Accepted Paper

Lexical Change in Contemporary Japanese: Insights from Comparing BCCWJ2 with BCCWJ  
ASUKO KONDO (National Institute for Japanese Language and Linguistics)

Send message to Author

Paper short abstract

This presentation outlines the morphological annotation of BCCWJ2 and compares it with earlier BCCWJ data to identify newly emerged words and significant frequency changes, demonstrating how BCCWJ2 supports the analysis of diachronic lexical change in contemporary Japanese.

Paper long abstract

This presentation provides an overview of the morphological annotation in BCCWJ2 and examines the lexical characteristics of BCCWJ2 through a comparison with data from earlier periods represented by BCCWJ. Using this morphological information, we extract lexical items that have newly emerged or have shown statistically significant frequency changes, thereby clarifying distinctive features of the expanded corpus.

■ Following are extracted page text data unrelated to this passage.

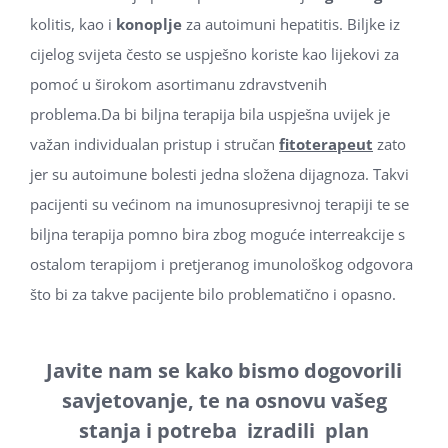
kolitis, kao i
konoplje
za autoimuni hepatitis. Biljke iz
cijelog svijeta često se uspješno koriste kao lijekovi za
pomoć u širokom asortimanu zdravstvenih
problema.Da bi biljna terapija bila uspješna uvijek je
važan individualan pristup i stručan
fitoterapeut
zato
jer su autoimune bolesti jedna složena dijagnoza. Takvi
pacijenti su većinom na imunosupresivnoj terapiji te se
biljna terapija pomno bira zbog moguće interreakcije s
ostalom terapijom i pretjeranog imunološkog odgovora
što bi za takve pacijente bilo problematično i opasno.
Javite nam se kako bismo dogovorili
savjetovanje, te na osnovu vašeg
stanja i potreba izradili plan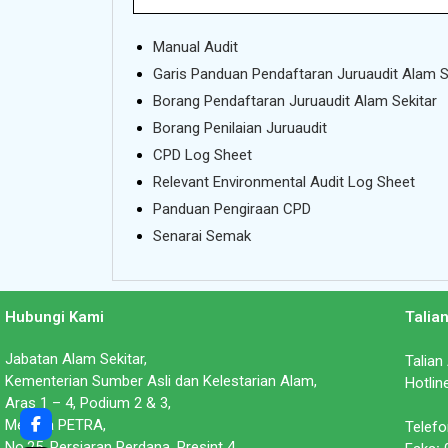
Manual Audit
Garis Panduan Pendaftaran Juruaudit Alam S
Borang Pendaftaran Juruaudit Alam Sekitar
Borang Penilaian Juruaudit
CPD Log Sheet
Relevant Environmental Audit Log Sheet
Panduan Pengiraan CPD
Senarai Semak
Hubungi Kami
Talia
Jabatan Alam Sekitar,
Talian
Kementerian Sumber Asli dan Kelestarian Alam,
Hotlin
Aras 1 – 4, Podium 2 & 3,
Menara PETRA,
Telefo
No.25, Persiaran Perdana, Presint 4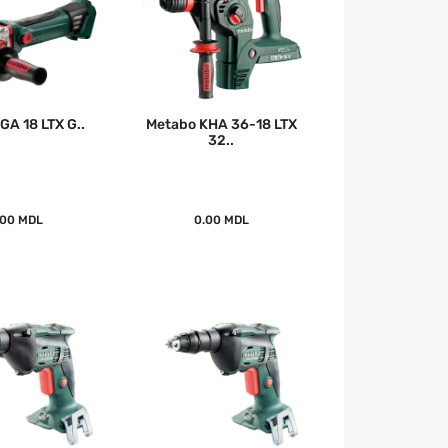
GA 18 LTX G..
Metabo KHA 36-18 LTX
32..
.00 MDL
0.00 MDL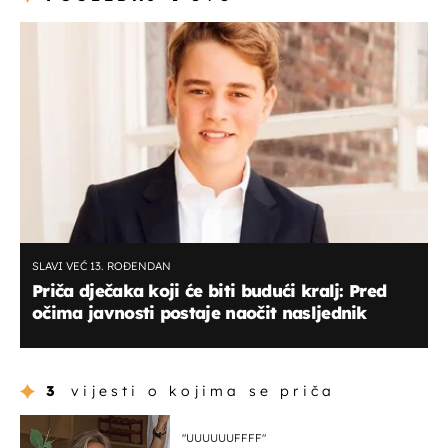
SLAVI VEĆ 13. ROĐENDAN
Priča dječaka koji će biti budući kralj: Pred
očima javnosti postaje naočit nasljednik
3
vijesti o kojima se priča
"UUUUUUFFFF"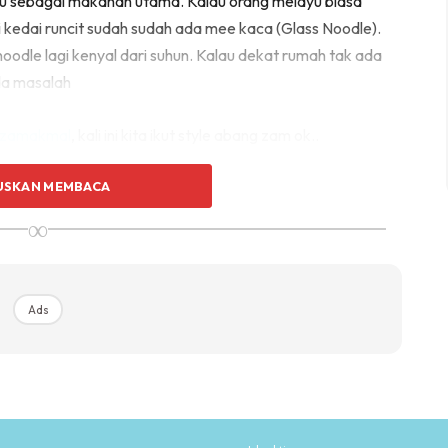
un itu sebagai makanan utama. Kalau orang melayu biasa
kedai runcit sudah sudah ada mee kaca (Glass Noodle).
 noodle lagi kenyal dari suhun. Kalau dekat rumah tak ada
da masalah
zamakmal
, kali ini kita ikut style abang zam ok..
USKAN MEMBACA
∞
Ads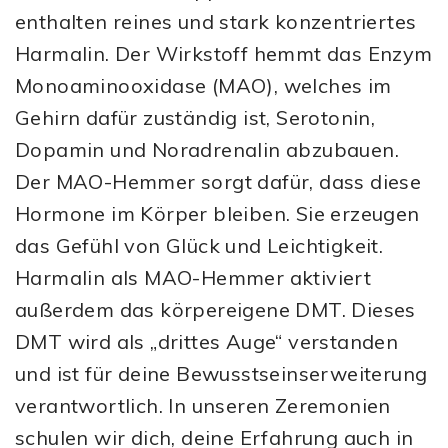
enthalten reines und stark konzentriertes
Harmalin. Der Wirkstoff hemmt das Enzym
Monoaminooxidase (MAO), welches im
Gehirn dafür zuständig ist, Serotonin,
Dopamin und Noradrenalin abzubauen.
Der MAO-Hemmer sorgt dafür, dass diese
Hormone im Körper bleiben. Sie erzeugen
das Gefühl von Glück und Leichtigkeit.
Harmalin als MAO-Hemmer aktiviert
außerdem das körpereigene DMT. Dieses
DMT wird als „drittes Auge“ verstanden
und ist für deine Bewusstseinserweiterung
verantwortlich. In unseren Zeremonien
schulen wir dich, deine Erfahrung auch in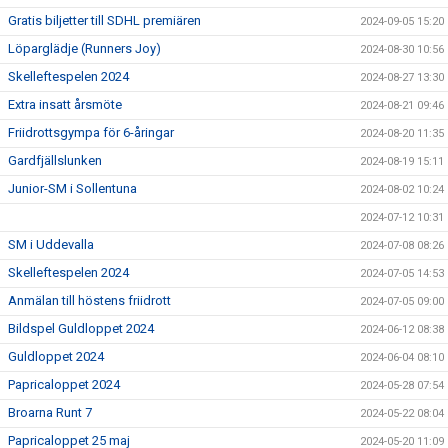
Gratis biljetter till SDHL premiären
2024-09-05 15:20
Löparglädje (Runners Joy)
2024-08-30 10:56
Skelleftespelen 2024
2024-08-27 13:30
Extra insatt årsmöte
2024-08-21 09:46
Friidrottsgympa för 6-åringar
2024-08-20 11:35
Gardfjällslunken
2024-08-19 15:11
Junior-SM i Sollentuna
2024-08-02 10:24
2024-07-12 10:31
SM i Uddevalla
2024-07-08 08:26
Skelleftespelen 2024
2024-07-05 14:53
Anmälan till höstens friidrott
2024-07-05 09:00
Bildspel Guldloppet 2024
2024-06-12 08:38
Guldloppet 2024
2024-06-04 08:10
Papricaloppet 2024
2024-05-28 07:54
Broarna Runt 7
2024-05-22 08:04
Papricaloppet 25 maj
2024-05-20 11:09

BCCWJ2 adopts two types of word units, short-unit words and long-unit words, and annotates each with morphological information. Short-unit words are linguistic units defined with a focus on morphological structure; they are characterized by clear criteria and minimal variation in segmentation. Morphological information for short-unit words is annotated by applying manual corrections to the results of automatic morphological analysis using the UniDic morphological dictionary. Long-unit words, by contrast, are defined with a focus on syntactic structure, and their morphological information is constructed by combining the morphological information of short-unit words and applying manual corrections to the output of a newly developed long-unit analyzer. All morphological annotations in BCCWJ2 follow the same specifications as those used in BCCWJ, enabling direct and reliable lexical comparison between the two corpora.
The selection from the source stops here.